→ **Work order**
Repeat exactly, and nothing more, the lines from the one that includes "Send Us A Tip" through the final line of the entries; skip the pictures.

→ **Dataset content**

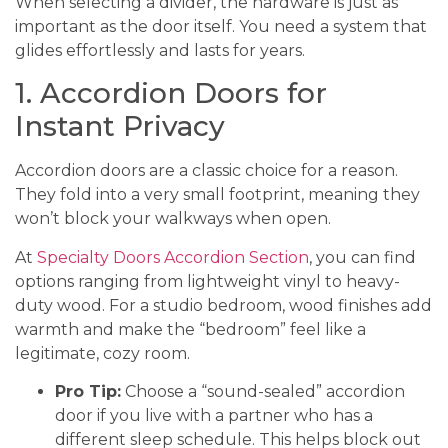
When selecting a divider, the hardware is just as
important as the door itself. You need a system that
glides effortlessly and lasts for years.
1. Accordion Doors for
Instant Privacy
Accordion doors are a classic choice for a reason.
They fold into a very small footprint, meaning they
won’t block your walkways when open.
At
Specialty Doors Accordion Section
, you can find
options ranging from lightweight vinyl to heavy-
duty wood. For a studio bedroom, wood finishes add
warmth and make the “bedroom” feel like a
legitimate, cozy room.
Pro Tip:
Choose a “sound-sealed” accordion
door if you live with a partner who has a
different sleep schedule. This helps block out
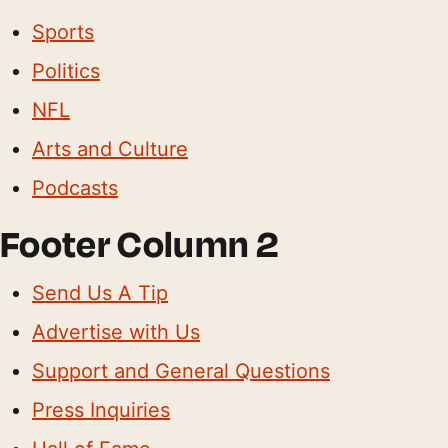
Sports
Politics
NFL
Arts and Culture
Podcasts
Footer Column 2
Send Us A Tip
Advertise with Us
Support and General Questions
Press Inquiries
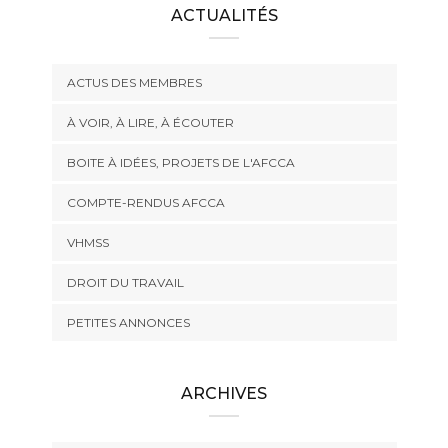
ACTUALITÉS
ACTUS DES MEMBRES
À VOIR, À LIRE, À ÉCOUTER
BOITE À IDÉES, PROJETS DE L'AFCCA
COMPTE-RENDUS AFCCA
VHMSS
DROIT DU TRAVAIL
PETITES ANNONCES
ARCHIVES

→ **Exercise result**
Send Us A Tip
Advertise with Us
Support and General Questions
Press Inquiries
ACTUALITÉS
ACTUS DES MEMBRES
À VOIR, À LIRE, À ÉCOUTER
BOITE À IDÉES, PROJETS DE L'AFCCA
COMPTE-RENDUS AFCCA
VHMSS
DROIT DU TRAVAIL
PETITES ANNONCES
ARCHIVES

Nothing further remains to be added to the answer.